**DIRECTIONS:** Could you restate the entries word for word, without the images?
++++ GIVEN RECORDS ++++
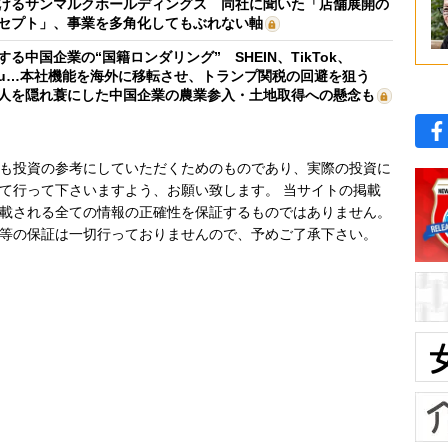
けるサンマルクホールディングス 同社に聞いた「店舗展開の
セプト」、事業を多角化してもぶれない軸
する中国企業の“国籍ロンダリング” SHEIN、TikTok、
mu…本社機能を海外に移転させ、トランプ関税の回避を狙う
人を隠れ蓑にした中国企業の農業参入・土地取得への懸念も
も投資の参考にしていただくためのものであり、実際の投資に
て行って下さいますよう、お願い致します。 当サイトの掲載
載される全ての情報の正確性を保証するものではありません。
等の保証は一切行っておりませんので、予めご了承下さい。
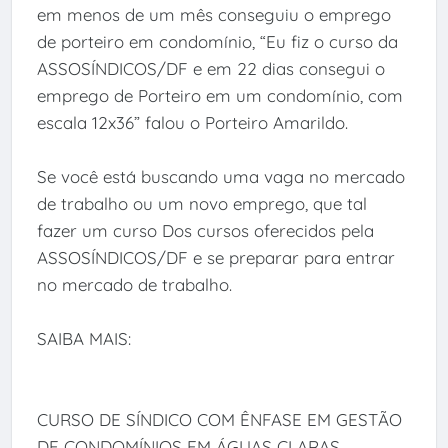
em menos de um mês conseguiu o emprego
de porteiro em condomínio, “Eu fiz o curso da
ASSOSÍNDICOS/DF e em 22 dias consegui o
emprego de Porteiro em um condomínio, com
escala 12x36” falou o Porteiro Amarildo.
Se você está buscando uma vaga no mercado
de trabalho ou um novo emprego, que tal
fazer um curso Dos cursos oferecidos pela
ASSOSÍNDICOS/DF e se preparar para entrar
no mercado de trabalho.
SAIBA MAIS:
CURSO DE SÍNDICO COM ÊNFASE EM GESTÃO
DE CONDOMÍNIOS EM ÁGUAS CLARAS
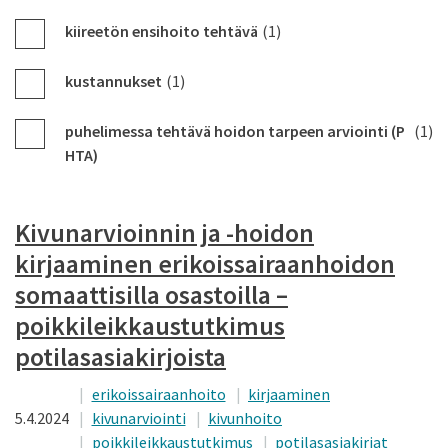
kiireetön ensihoito tehtävä
(1)
kustannukset
(1)
puhelimessa tehtävä hoidon tarpeen arviointi (P
(1)
HTA)
Kivunarvioinnin ja -hoidon
kirjaaminen erikoissairaanhoidon
somaattisilla osastoilla –
poikkileikkaustutkimus
potilasasiakirjoista
erikoissairaanhoito
kirjaaminen
5.4.2024
kivunarviointi
kivunhoito
poikkileikkaustutkimus
potilasasiakirjat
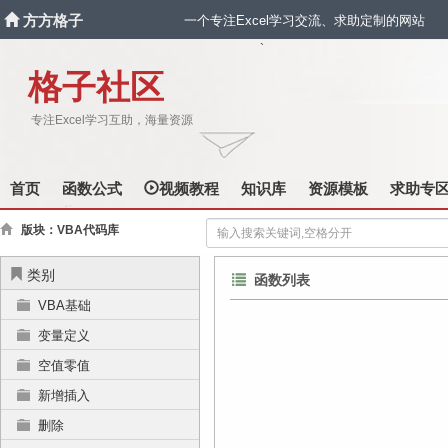
方方格子
一个专注Excel学习交流、求助定制的网站
`
格子社区
专注Excel学习互助，海量资源
首页
函数公式
视频教程
知识库
资源模板
求助专
版块：VBA代码库
类别
函数列表
VBA基础
变量定义
空值零值
新增插入
删除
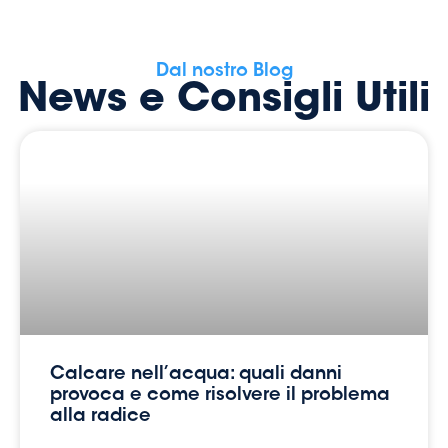
Dal nostro Blog
News e Consigli Utili
Calcare nell’acqua: quali danni
provoca e come risolvere il problema
alla radice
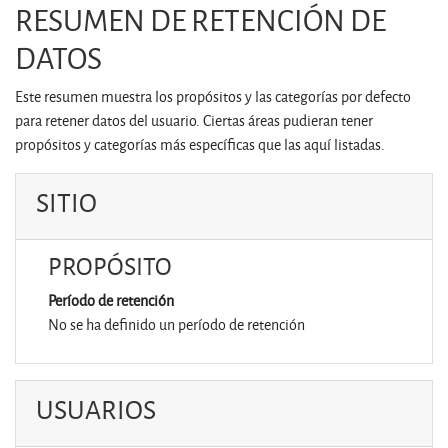
RESUMEN DE RETENCIÓN DE
Salta al contenido principal
DATOS
Este resumen muestra los propósitos y las categorías por defecto
para retener datos del usuario. Ciertas áreas pudieran tener
propósitos y categorías más específicas que las aquí listadas.
SITIO
PROPÓSITO
Período de retención
No se ha definido un período de retención
USUARIOS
++++
**OUTPUT FOR THIS TASK:**
けるサンマルクホールディングス 同社に聞いた「店舗展開の
セプト」、事業を多角化してもぶれない軸
する中国企業の“国籍ロンダリング” SHEIN、TikTok、
mu…本社機能を海外に移転させ、トランプ関税の回避を狙う
人を隠れ蓑にした中国企業の農業参入・土地取得への懸念も
も投資の参考にしていただくためのものであり、実際の投資に
て行って下さいますよう、お願い致します。 当サイトの掲載
載される全ての情報の正確性を保証するものではありません。
等の保証は一切行っておりませんので、予めご了承下さい。
em menos de um mês conseguiu o emprego
de porteiro em condomínio, “Eu fiz o curso da
ASSOSÍNDICOS/DF e em 22 dias consegui o
emprego de Porteiro em um condomínio, com
escala 12x36” falou o Porteiro Amarildo.
Se você está buscando uma vaga no mercado
de trabalho ou um novo emprego, que tal
fazer um curso Dos cursos oferecidos pela
ASSOSÍNDICOS/DF e se preparar para entrar
no mercado de trabalho.
SAIBA MAIS:
CURSO DE SÍNDICO COM ÊNFASE EM GESTÃO
DE CONDOMÍNIOS EM ÁGUAS CLARAS
kiireetön ensihoito tehtävä
(1)
kustannukset
(1)
puhelimessa tehtävä hoidon tarpeen arviointi (P
(1)
HTA)
Kivunarvioinnin ja -hoidon
kirjaaminen erikoissairaanhoidon
somaattisilla osastoilla –
poikkileikkaustutkimus
potilasasiakirjoista
erikoissairaanhoito
kirjaaminen
5.4.2024
kivunarviointi
kivunhoito
poikkileikkaustutkimus
potilasasiakirjat
方方格子
一个专注Excel学习交流、求助定制的网站
`
格子社区
专注Excel学习互助，海量资源
首页
函数公式
视频教程
知识库
资源模板
求助专
版块：VBA代码库
类别
函数列表
VBA基础
变量定义
空值零值
新增插入
删除
Dal nostro Blog
News e Consigli Utili
Calcare nell’acqua: quali danni
provoca e come risolvere il problema
alla radice
RESUMEN DE RETENCIÓN DE
Salta al contenido principal
DATOS
Este resumen muestra los propósitos y las categorías por defecto
para retener datos del usuario. Ciertas áreas pudieran tener
propósitos y categorías más específicas que las aquí listadas.
SITIO
PROPÓSITO
Período de retención
No se ha definido un período de retención
USUARIOS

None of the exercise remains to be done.